- [Page-level text extractions]
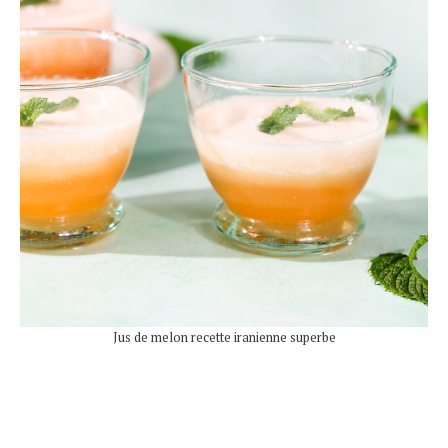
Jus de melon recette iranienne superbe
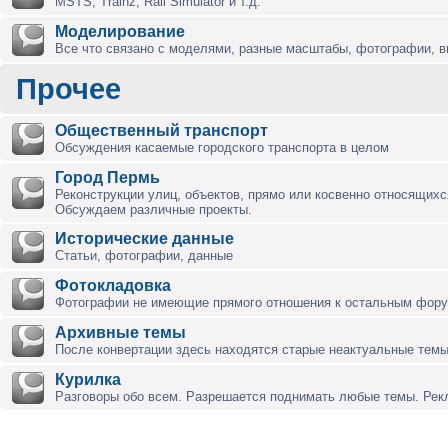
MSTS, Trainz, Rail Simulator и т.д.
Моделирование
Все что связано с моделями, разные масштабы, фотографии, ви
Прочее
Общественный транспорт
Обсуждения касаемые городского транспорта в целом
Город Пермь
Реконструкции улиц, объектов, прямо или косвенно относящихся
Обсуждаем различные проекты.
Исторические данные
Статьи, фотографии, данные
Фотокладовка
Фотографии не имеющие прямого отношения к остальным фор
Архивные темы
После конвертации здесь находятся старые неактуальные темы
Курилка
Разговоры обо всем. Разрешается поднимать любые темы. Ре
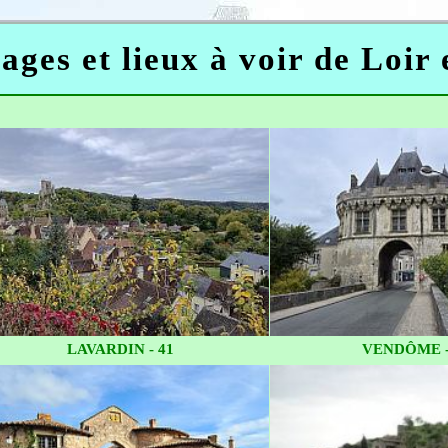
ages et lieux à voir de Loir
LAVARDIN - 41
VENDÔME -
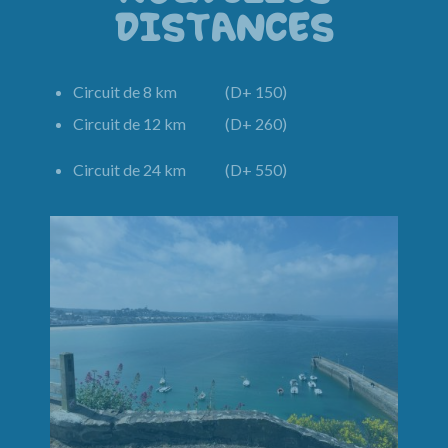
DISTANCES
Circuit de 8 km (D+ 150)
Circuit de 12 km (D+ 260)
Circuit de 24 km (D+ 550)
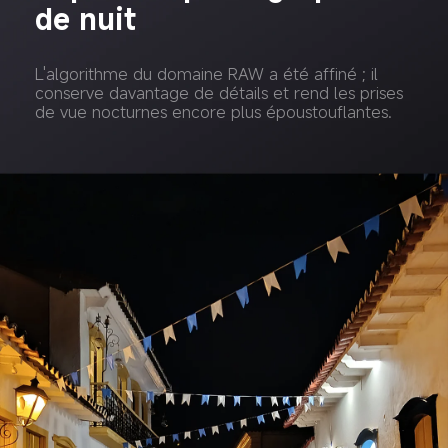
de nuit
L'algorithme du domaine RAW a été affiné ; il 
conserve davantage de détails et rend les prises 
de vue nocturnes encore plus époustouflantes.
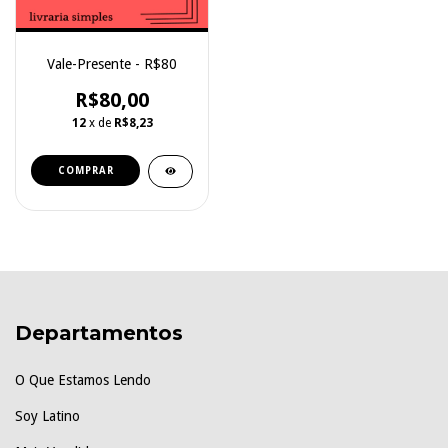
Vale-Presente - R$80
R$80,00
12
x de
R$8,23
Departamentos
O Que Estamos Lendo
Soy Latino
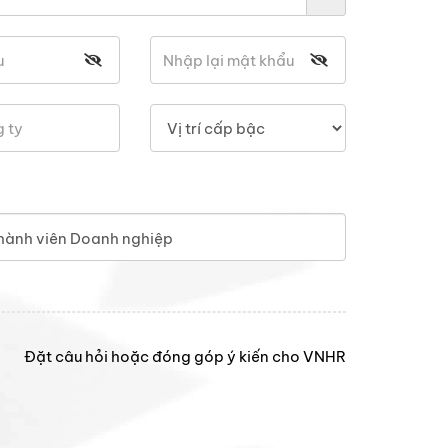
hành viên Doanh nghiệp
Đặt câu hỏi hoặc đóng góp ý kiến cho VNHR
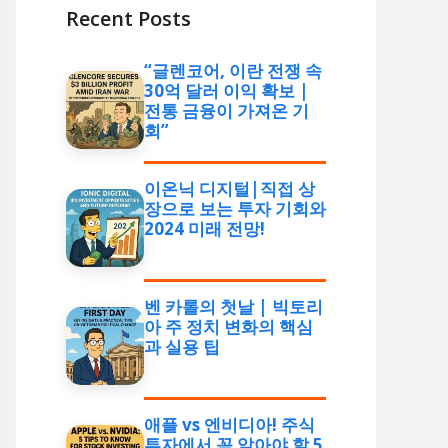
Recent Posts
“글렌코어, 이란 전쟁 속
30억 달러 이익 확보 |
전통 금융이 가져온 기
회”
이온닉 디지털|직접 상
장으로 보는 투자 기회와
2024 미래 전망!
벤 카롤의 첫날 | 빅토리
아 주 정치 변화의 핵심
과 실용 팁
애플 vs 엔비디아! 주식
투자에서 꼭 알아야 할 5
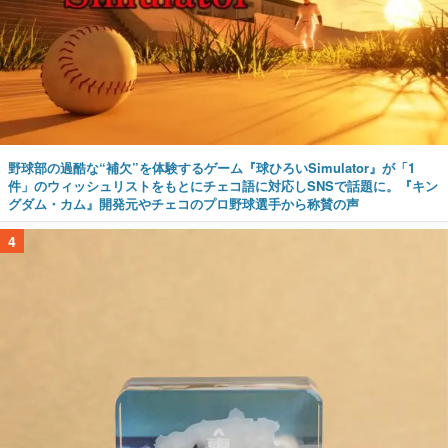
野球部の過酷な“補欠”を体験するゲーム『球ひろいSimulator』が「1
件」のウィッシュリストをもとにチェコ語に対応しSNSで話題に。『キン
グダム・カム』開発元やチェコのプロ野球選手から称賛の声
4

- [WORK REQUIRED] Starting at the line above that contains "Статьи, фотографии, данные", transcribe every line exactly through the line that contains "장으로 보는 투자 기회와", including that last one, and skip the pictures.

- [COMPLETED TASK]
Статьи, фотографии, данные
Фотокладовка
Фотографии не имеющие прямого отношения к остальным фор
Архивные темы
После конвертации здесь находятся старые неактуальные темы
Курилка
Разговоры обо всем. Разрешается поднимать любые темы. Ре
ages et lieux à voir de Loir
LAVARDIN - 41
VENDÔME -
DISTANCES
Circuit de 8 km (D+ 150)
Circuit de 12 km (D+ 260)
Circuit de 24 km (D+ 550)
de nuit
L'algorithme du domaine RAW a été affiné ; il 
conserve davantage de détails et rend les prises 
de vue nocturnes encore plus époustouflantes.
Vale-Presente - R$80
R$80,00
12
x de
R$8,23
Departamentos
O Que Estamos Lendo
Soy Latino
hành viên Doanh nghiệp
Đặt câu hỏi hoặc đóng góp ý kiến cho VNHR
Recent Posts
“글렌코어, 이란 전쟁 속
30억 달러 이익 확보 |
전통 금융이 가져온 기
회”
이온닉 디지털|직접 상
장으로 보는 투자 기회와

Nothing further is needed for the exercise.